The Centers for Medicare and Medicaid Services on Wednesday said it will permit states to request 90 percent enhanced matching funds to help other healthcare providers such as long-term care facilities, behavioral health providers and substance abuse treatment centers purchase interoperable technology.
The initiative will help bridge an information sharing gap in Medicaid by CMS to connect a broader variety of Medicaid providers to a health information exchange. This additional funding will help sustain health information exchanges and lead to increased connectivity among Medicaid providers, CMS said.
“The great promise of technology is to bring information to our fingertips, connect us to one another, improve our productivity and create a platform for the next generation of innovations,” said Andy Slavitt, CMS acting administrator, and Karen DeSalvo, the national coordinator for health information technology and acting assistant secretary for health, in an official CMS blog post Wednesday.
“Technology, when widely distributed and available, enables providers to improve patient care by distributing information and best practices and leading to better experiences of care for individuals in the healthcare system. And technology can make a significant difference in the rapidly modernizing Medicaid program.”

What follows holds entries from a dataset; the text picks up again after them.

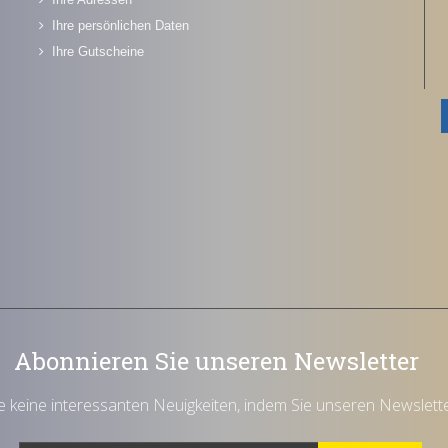
Ihre persönlichen Daten
Ihre Gutscheine
Abonnieren Sie unseren Newsletter
e keine interessanten Neuigkeiten, indem Sie unseren Newslett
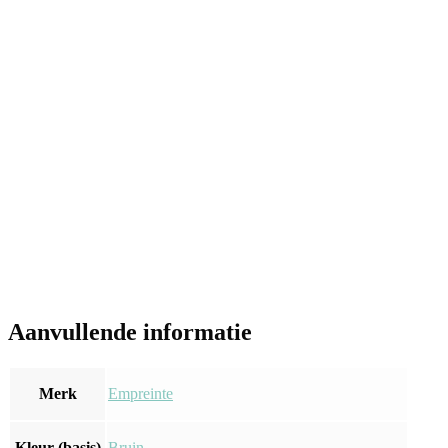
Aanvullende informatie
Merk
Empreinte
Kleur (basis)
Bruin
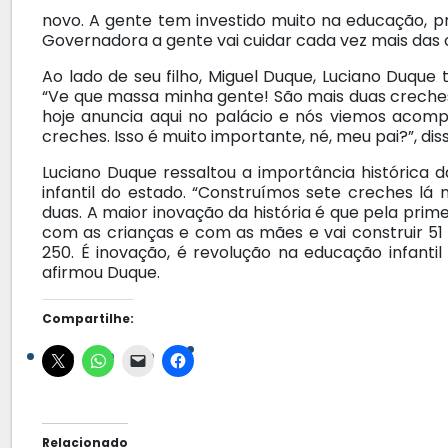
novo. A gente tem investido muito na educação, pr
Governadora a gente vai cuidar cada vez mais das c
Ao lado de seu filho, Miguel Duque, Luciano Duqu
“Ve que massa minha gente! São mais duas creche
hoje anuncia aqui no palácio e nós viemos acom
creches. Isso é muito importante, né, meu pai?”, dis
Luciano Duque ressaltou a importância histórica 
infantil do estado. “Construímos sete creches l
duas. A maior inovação da história é que pela pr
com as crianças e com as mães e vai construir 51
250. É inovação, é revolução na educação infanti
afirmou Duque.
Compartilhe:
Relacionado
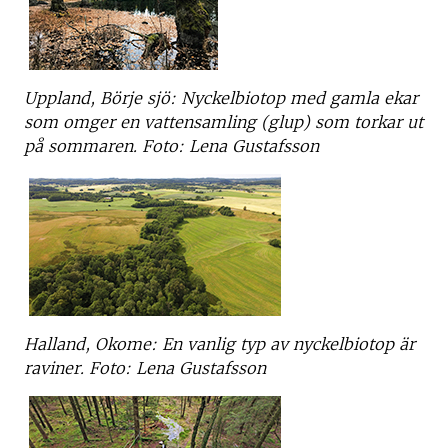
Uppland, Börje sjö: Nyckelbiotop med gamla ekar
som omger en vattensamling (glup) som torkar ut
på sommaren. Foto: Lena Gustafsson
Halland, Okome: En vanlig typ av nyckelbiotop är
raviner. Foto: Lena Gustafsson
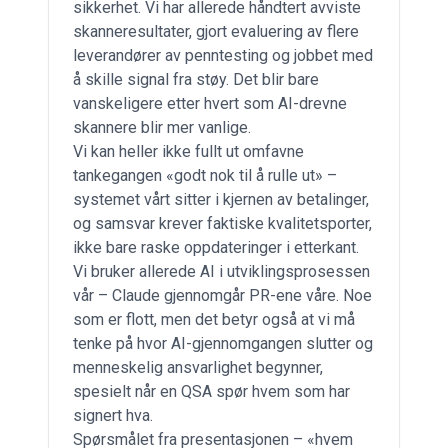
sikkerhet. Vi har allerede håndtert avviste
skanneresultater, gjort evaluering av flere
leverandører av penntesting og jobbet med
å skille signal fra støy. Det blir bare
vanskeligere etter hvert som AI-drevne
skannere blir mer vanlige.
Vi kan heller ikke fullt ut omfavne
tankegangen «godt nok til å rulle ut» –
systemet vårt sitter i kjernen av betalinger,
og samsvar krever faktiske kvalitetsporter,
ikke bare raske oppdateringer i etterkant.
Vi bruker allerede AI i utviklingsprosessen
vår – Claude gjennomgår PR-ene våre. Noe
som er flott, men det betyr også at vi må
tenke på hvor AI-gjennomgangen slutter og
menneskelig ansvarlighet begynner,
spesielt når en QSA spør hvem som har
signert hva.
Spørsmålet fra presentasjonen – «hvem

Slavitt alluded to the announcement Tuesday night during a presentation with DeSalvo at the 2016 Annual HIMSS Conference and Exhibition in Las Vegas, where he said, “We’re announcing funding to connect many of the remaining parts of the system that are not part of the EHR incentive programs but serve our neediest patients every day. Finally, we are going to wire up long-term care, behavioral health and substance abuse providers.”
The free flow of information is hampered when not all doctors, facilities or other practice areas are able to make a complete circuit, CMS said. Adding long-term care providers, behavioral health providers and substance abuse treatment providers, for example, to statewide health information exchanges will enable sharing of patients’ health data between doctors and other clinicians when needed, helping to create a more complete care team to collaborate on the best treatment plans and goals for Medicaid patients, CMS added.
“Today’s announcement is another example of how Medicaid is leading change for its beneficiaries and throughout the healthcare system,” Slavitt and DeSalvo said. “But this is more than a technology initiative. It is part of a comprehensive effort to make sure that the 72 million adults, children, seniors and people with disabilities served by the Medicaid program have access to high quality, coordinated care. Improving population health and addressing the needs of complex populations requires strong health information technology tools.”
Slavitt and DeSalvo expect a variety of benefits from the new initiative, benefits from care coordination to medication reconciliation to public health reporting. For example, exchanging care data can support patients with multiple chronic conditions as they visit specialists, hospitals, primary care practices, home health care providers and pharmacies, the two executives said.
“CMS and ONC look forward to partnering with and supporting states in these and other critical efforts to modernize and connect the Medicaid program for the millions of beneficiaries they serve,” Slavitt and DeSalvo said.